Task details>
All of the lines below should be output exactly as shown.

Collection entries
______________________________
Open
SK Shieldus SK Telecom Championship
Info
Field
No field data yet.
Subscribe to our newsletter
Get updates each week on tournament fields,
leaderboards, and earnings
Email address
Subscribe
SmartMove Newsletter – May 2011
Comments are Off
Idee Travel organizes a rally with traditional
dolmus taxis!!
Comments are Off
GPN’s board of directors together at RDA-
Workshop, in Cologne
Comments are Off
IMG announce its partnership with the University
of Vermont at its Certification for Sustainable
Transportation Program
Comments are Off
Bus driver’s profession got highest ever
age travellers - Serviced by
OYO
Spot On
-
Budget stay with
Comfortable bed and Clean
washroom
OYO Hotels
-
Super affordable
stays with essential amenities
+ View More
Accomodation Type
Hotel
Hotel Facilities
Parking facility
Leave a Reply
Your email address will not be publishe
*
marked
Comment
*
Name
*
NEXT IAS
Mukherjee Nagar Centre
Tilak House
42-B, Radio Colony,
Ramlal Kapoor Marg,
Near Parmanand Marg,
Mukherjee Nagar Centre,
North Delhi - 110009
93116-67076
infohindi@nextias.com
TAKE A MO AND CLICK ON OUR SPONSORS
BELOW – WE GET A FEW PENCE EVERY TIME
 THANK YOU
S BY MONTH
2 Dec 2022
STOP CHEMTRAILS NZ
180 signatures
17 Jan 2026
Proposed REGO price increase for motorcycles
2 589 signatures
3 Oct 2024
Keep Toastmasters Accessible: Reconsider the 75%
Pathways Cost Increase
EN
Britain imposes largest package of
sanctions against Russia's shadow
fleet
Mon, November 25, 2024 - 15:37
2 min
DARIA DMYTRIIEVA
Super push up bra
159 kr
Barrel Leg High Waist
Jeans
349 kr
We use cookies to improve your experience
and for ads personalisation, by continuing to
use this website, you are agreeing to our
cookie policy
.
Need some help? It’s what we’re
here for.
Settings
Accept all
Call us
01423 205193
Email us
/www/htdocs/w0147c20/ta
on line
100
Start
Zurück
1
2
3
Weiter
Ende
______________________________
Your response>
Open
SK Shieldus SK Telecom Championship
Info
Field
No field data yet.
Subscribe to our newsletter
Get updates each week on tournament fields,
leaderboards, and earnings
Email address
Subscribe
SmartMove Newsletter – May 2011
Comments are Off
Idee Travel organizes a rally with traditional
dolmus taxis!!
Comments are Off
GPN’s board of directors together at RDA-
Workshop, in Cologne
Comments are Off
IMG announce its partnership with the University
of Vermont at its Certification for Sustainable
Transportation Program
Comments are Off
Bus driver’s profession got highest ever
age travellers - Serviced by
OYO
Spot On
-
Budget stay with
Comfortable bed and Clean
washroom
OYO Hotels
-
Super affordable
stays with essential amenities
+ View More
Accomodation Type
Hotel
Hotel Facilities
Parking facility
Leave a Reply
Your email address will not be publishe
*
marked
Comment
*
Name
*
NEXT IAS
Mukherjee Nagar Centre
Tilak House
42-B, Radio Colony,
Ramlal Kapoor Marg,
Near Parmanand Marg,
Mukherjee Nagar Centre,
North Delhi - 110009
93116-67076
infohindi@nextias.com
TAKE A MO AND CLICK ON OUR SPONSORS
BELOW – WE GET A FEW PENCE EVERY TIME
 THANK YOU
S BY MONTH
2 Dec 2022
STOP CHEMTRAILS NZ
180 signatures
17 Jan 2026
Proposed REGO price increase for motorcycles
2 589 signatures
3 Oct 2024
Keep Toastmasters Accessible: Reconsider the 75%
Pathways Cost Increase
EN
Britain imposes largest package of
sanctions against Russia's shadow
fleet
Mon, November 25, 2024 - 15:37
2 min
DARIA DMYTRIIEVA
Super push up bra
159 kr
Barrel Leg High Waist
Jeans
349 kr
We use cookies to improve your experience
and for ads personalisation, by continuing to
use this website, you are agreeing to our
cookie policy
.
Need some help? It’s what we’re
here for.
Settings
Accept all
Call us
01423 205193
Email us
/www/htdocs/w0147c20/ta
on line
100
Start
Zurück
1
2
3
Weiter
Ende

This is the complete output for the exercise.